Sejarawan Hilmar Farid menilai bahwa peristiwa Kudatuli menjadi bukti nyata bahwa Orde Baru takut pada kekuatan politik Megawati, yang saat itu mendapat dukungan luas dari rakyat.
“Karena dianggap sebagai ancaman, maka segala cara digunakan untuk meredamnya—mulai dari jalur legal, intimidasi, hingga penculikan. Semuanya dilakukan demi menumbangkan kekuatan yang tengah bangkit ini,” jelas Hilmar.
BaCa: Ganjar Tegaskan Negara Tak Boleh Kalah
Ia menekankan bahwa peristiwa Kudatuli seharusnya tidak hanya dikenang, tetapi dijadikan sumber inspirasi dalam menjaga demokrasi saat ini.
“Peristiwa ini harus hidup sebagai inspirasi, terutama bagi generasi baru yang bergabung dengan PDI Perjuangan. Caranya? Dengarkan para pelaku sejarah itu sendiri,” pungkasnya.

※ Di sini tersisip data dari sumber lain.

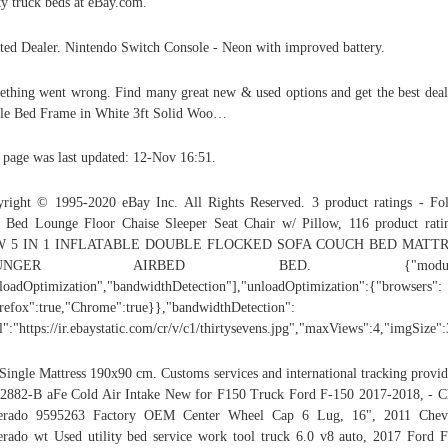
ity truck beds at eBay.com.
ted Dealer. Nintendo Switch Console - Neon with improved battery.
thing went wrong. Find many great new & used options and get the best deal
le Bed Frame in White 3ft Solid Woo…
 page was last updated: 12-Nov 16:51.
right © 1995-2020 eBay Inc. All Rights Reserved. 3 product ratings - Fo
 Bed Lounge Floor Chaise Sleeper Seat Chair w/ Pillow, 116 product rati
 5 IN 1 INFLATABLE DOUBLE FLOCKED SOFA COUCH BED MATT
OUNGER AIRBED BED. {"modules
loadOptimization","bandwidthDetection"],"unloadOptimization":{"browsers":
refox":true,"Chrome":true}},"bandwidthDetection":
l":"https://ir.ebaystatic.com/cr/v/c1/thirtysevens.jpg","maxViews":4,"imgSize
 Single Mattress 190x90 cm. Customs services and international tracking provid
2882-B aFe Cold Air Intake New for F150 Truck Ford F-150 2017-2018, - 
verado 9595263 Factory OEM Center Wheel Cap 6 Lug, 16", 2011 Chevr
erado wt Used utility bed service work tool truck 6.0 v8 auto, 2017 Ford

Talkshow ini menghadirkan sejumlah pelaku sejarah, seperti Ribka Tjiptaning dan Jacobus Mayong, serta sejarawan Hilmar Farid. Diskusi dimoderatori oleh anggota DPR RI, Denny Cagur. Acara ini bertujuan mengingatkan publik, khususnya generasi muda, bahwa demokrasi yang dinikmati hari ini lahir dari perjuangan dan pengorbanan.
Terlihat hadir dalam rangkaian acara ini jajaran DPP PDIP seperti Bonnie Triyana, Sadarestuwati, Wiryanti Sukamdani, Ronny Talapessy, dan Deddy Yevri Sitorus.
Hadir pula Wakil Sekjen DPP PDIP Yoseph Aryo Adhi Darmo serta Wakil Bendahara Umum PDIP Yuke Yurike. Guntur Romli hadir sebagai pemimpin doa di acara tersebut.